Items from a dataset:

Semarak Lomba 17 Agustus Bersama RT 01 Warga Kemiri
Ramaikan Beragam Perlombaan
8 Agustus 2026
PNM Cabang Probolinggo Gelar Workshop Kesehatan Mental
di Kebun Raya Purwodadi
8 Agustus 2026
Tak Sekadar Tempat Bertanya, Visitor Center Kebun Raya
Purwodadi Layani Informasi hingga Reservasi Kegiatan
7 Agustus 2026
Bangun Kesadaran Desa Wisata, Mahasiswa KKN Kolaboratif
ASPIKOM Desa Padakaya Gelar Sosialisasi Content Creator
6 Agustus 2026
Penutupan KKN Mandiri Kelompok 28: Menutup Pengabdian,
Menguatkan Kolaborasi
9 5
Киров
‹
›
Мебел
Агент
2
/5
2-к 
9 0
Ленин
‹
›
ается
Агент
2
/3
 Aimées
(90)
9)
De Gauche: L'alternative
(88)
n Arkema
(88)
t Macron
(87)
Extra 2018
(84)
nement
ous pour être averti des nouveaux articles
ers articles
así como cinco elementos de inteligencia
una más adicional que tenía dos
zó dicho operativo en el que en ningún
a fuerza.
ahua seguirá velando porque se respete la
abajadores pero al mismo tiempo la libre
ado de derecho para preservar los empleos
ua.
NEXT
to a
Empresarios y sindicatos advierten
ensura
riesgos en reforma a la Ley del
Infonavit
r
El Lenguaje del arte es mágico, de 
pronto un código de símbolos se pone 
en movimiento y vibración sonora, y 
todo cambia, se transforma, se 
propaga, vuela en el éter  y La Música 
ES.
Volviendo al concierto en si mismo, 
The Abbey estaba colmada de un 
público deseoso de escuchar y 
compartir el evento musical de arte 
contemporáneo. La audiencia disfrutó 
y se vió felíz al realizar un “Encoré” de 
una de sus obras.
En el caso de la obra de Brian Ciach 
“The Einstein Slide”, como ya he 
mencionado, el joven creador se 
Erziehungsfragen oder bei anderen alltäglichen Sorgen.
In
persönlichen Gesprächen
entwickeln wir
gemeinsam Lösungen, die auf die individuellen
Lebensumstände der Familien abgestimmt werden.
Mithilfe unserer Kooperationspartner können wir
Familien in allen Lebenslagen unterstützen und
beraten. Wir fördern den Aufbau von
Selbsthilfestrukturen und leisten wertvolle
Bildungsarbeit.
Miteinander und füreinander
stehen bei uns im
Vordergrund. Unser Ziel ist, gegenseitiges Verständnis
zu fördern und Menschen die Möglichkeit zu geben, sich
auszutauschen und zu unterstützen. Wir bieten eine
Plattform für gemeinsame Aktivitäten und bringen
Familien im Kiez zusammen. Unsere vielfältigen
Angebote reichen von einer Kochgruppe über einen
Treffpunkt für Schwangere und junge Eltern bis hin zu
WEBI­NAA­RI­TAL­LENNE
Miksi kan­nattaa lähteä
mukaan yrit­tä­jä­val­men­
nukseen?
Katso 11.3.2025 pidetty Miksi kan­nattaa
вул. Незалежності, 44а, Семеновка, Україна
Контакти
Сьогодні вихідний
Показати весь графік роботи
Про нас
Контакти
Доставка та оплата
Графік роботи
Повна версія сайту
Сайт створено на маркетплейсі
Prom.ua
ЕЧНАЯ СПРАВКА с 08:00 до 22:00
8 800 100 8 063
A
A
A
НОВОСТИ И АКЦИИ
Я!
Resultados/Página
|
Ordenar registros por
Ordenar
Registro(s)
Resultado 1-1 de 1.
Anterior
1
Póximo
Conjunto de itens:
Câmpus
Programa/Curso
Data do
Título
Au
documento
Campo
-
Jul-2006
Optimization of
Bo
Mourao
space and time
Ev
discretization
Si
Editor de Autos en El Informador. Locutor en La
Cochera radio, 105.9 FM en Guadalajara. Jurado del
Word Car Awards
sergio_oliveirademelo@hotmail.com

- [TASK DESCRIPTION]: All entries given above should be transcribed exactly, with none omitted.

- [ANSWER FOR THIS EXERCISE]:
Semarak Lomba 17 Agustus Bersama RT 01 Warga Kemiri
Ramaikan Beragam Perlombaan
8 Agustus 2026
PNM Cabang Probolinggo Gelar Workshop Kesehatan Mental
di Kebun Raya Purwodadi
8 Agustus 2026
Tak Sekadar Tempat Bertanya, Visitor Center Kebun Raya
Purwodadi Layani Informasi hingga Reservasi Kegiatan
7 Agustus 2026
Bangun Kesadaran Desa Wisata, Mahasiswa KKN Kolaboratif
ASPIKOM Desa Padakaya Gelar Sosialisasi Content Creator
6 Agustus 2026
Penutupan KKN Mandiri Kelompok 28: Menutup Pengabdian,
Menguatkan Kolaborasi
9 5
Киров
‹
›
Мебел
Агент
2
/5
2-к 
9 0
Ленин
‹
›
ается
Агент
2
/3
 Aimées
(90)
9)
De Gauche: L'alternative
(88)
n Arkema
(88)
t Macron
(87)
Extra 2018
(84)
nement
ous pour être averti des nouveaux articles
ers articles
así como cinco elementos de inteligencia
una más adicional que tenía dos
zó dicho operativo en el que en ningún
a fuerza.
ahua seguirá velando porque se respete la
abajadores pero al mismo tiempo la libre
ado de derecho para preservar los empleos
ua.
NEXT
to a
Empresarios y sindicatos advierten
ensura
riesgos en reforma a la Ley del
Infonavit
r
El Lenguaje del arte es mágico, de 
pronto un código de símbolos se pone 
en movimiento y vibración sonora, y 
todo cambia, se transforma, se 
propaga, vuela en el éter  y La Música 
ES.
Volviendo al concierto en si mismo, 
The Abbey estaba colmada de un 
público deseoso de escuchar y 
compartir el evento musical de arte 
contemporáneo. La audiencia disfrutó 
y se vió felíz al realizar un “Encoré” de 
una de sus obras.
En el caso de la obra de Brian Ciach 
“The Einstein Slide”, como ya he 
mencionado, el joven creador se 
Erziehungsfragen oder bei anderen alltäglichen Sorgen.
In
persönlichen Gesprächen
entwickeln wir
gemeinsam Lösungen, die auf die individuellen
Lebensumstände der Familien abgestimmt werden.
Mithilfe unserer Kooperationspartner können wir
Familien in allen Lebenslagen unterstützen und
beraten. Wir fördern den Aufbau von
Selbsthilfestrukturen und leisten wertvolle
Bildungsarbeit.
Miteinander und füreinander
stehen bei uns im
Vordergrund. Unser Ziel ist, gegenseitiges Verständnis
zu fördern und Menschen die Möglichkeit zu geben, sich
auszutauschen und zu unterstützen. Wir bieten eine
Plattform für gemeinsame Aktivitäten und bringen
Familien im Kiez zusammen. Unsere vielfältigen
Angebote reichen von einer Kochgruppe über einen
Treffpunkt für Schwangere und junge Eltern bis hin zu
WEBI­NAA­RI­TAL­LENNE
Miksi kan­nattaa lähteä
mukaan yrit­tä­jä­val­men­
nukseen?
Katso 11.3.2025 pidetty Miksi kan­nattaa
вул. Незалежності, 44а, Семеновка, Україна
Контакти
Сьогодні вихідний
Показати весь графік роботи
Про нас
Контакти
Доставка та оплата
Графік роботи
Повна версія сайту
Сайт створено на маркетплейсі
Prom.ua
ЕЧНАЯ СПРАВКА с 08:00 до 22:00
8 800 100 8 063
A
A
A
НОВОСТИ И АКЦИИ
Я!
Resultados/Página
|
Ordenar registros por
Ordenar
Registro(s)
Resultado 1-1 de 1.
Anterior
1
Póximo
Conjunto de itens:
Câmpus
Programa/Curso
Data do
Título
Au
documento
Campo
-
Jul-2006
Optimization of
Bo
Mourao
space and time
Ev
discretization
Si
Editor de Autos en El Informador. Locutor en La
Cochera radio, 105.9 FM en Guadalajara. Jurado del
Word Car Awards
sergio_oliveirademelo@hotmail.com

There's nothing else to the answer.